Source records

------------------------------------

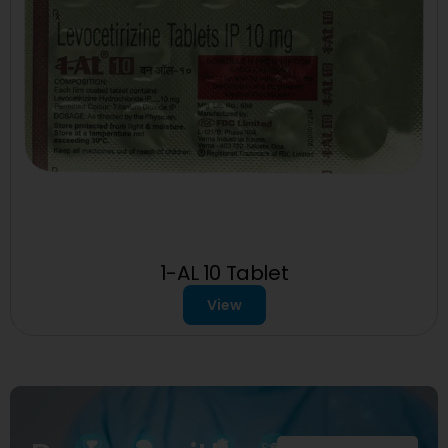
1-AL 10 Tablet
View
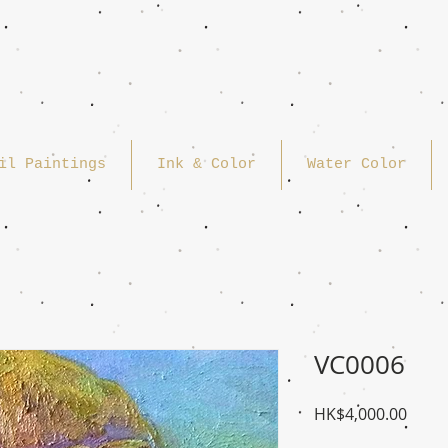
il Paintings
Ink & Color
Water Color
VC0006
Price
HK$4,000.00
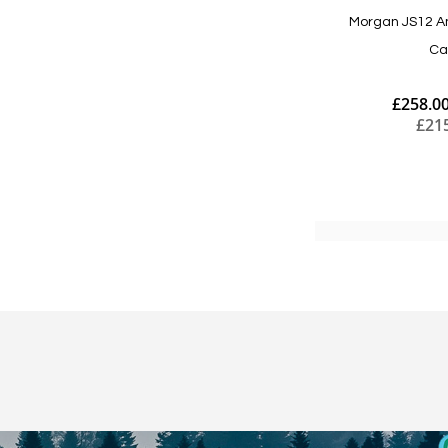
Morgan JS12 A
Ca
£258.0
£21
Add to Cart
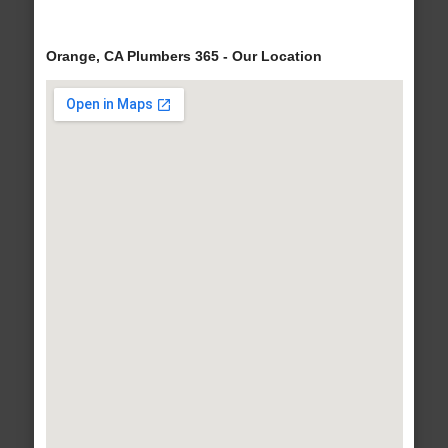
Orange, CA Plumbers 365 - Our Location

------------------------------------

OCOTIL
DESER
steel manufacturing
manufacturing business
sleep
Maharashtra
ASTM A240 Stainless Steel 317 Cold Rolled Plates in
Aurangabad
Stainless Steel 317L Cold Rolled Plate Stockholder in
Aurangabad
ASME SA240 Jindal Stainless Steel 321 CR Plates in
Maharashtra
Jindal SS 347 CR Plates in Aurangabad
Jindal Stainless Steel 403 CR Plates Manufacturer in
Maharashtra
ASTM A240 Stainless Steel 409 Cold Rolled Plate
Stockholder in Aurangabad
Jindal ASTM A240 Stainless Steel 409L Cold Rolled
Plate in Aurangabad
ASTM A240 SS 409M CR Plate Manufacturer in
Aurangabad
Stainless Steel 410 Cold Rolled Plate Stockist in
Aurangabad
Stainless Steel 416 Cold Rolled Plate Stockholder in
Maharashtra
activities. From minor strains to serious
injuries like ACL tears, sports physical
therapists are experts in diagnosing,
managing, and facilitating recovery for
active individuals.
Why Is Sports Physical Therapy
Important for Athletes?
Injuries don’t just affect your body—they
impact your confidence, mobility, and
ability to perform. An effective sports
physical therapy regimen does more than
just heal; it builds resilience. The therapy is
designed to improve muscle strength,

------------------------------------

#### YOUR GOAL
Which lines of the records hold the string "ASTM"? Copy each one.

#### EXERCISE OUTPUT
ASTM A240 Stainless Steel 317 Cold Rolled Plates in
ASTM A240 Stainless Steel 409 Cold Rolled Plate
Jindal ASTM A240 Stainless Steel 409L Cold Rolled
ASTM A240 SS 409M CR Plate Manufacturer in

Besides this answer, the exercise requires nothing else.